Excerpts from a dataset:
★ ★ ★ ★ ★ ★ ★
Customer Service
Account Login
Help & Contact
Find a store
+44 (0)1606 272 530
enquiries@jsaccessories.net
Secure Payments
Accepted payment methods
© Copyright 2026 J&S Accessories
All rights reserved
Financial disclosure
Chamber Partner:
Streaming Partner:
★ ★ ★ ★ ★ ★ ★
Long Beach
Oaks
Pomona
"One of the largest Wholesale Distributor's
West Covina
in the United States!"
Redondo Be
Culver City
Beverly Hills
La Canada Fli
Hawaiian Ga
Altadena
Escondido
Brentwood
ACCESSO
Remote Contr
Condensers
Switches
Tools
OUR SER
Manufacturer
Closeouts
★ ★ ★ ★ ★ ★ ★
◆ **Task objective**
What lines in the entries contain "Partner"? Report each one by copying it.

◆ **Reply**
Chamber Partner:
Streaming Partner:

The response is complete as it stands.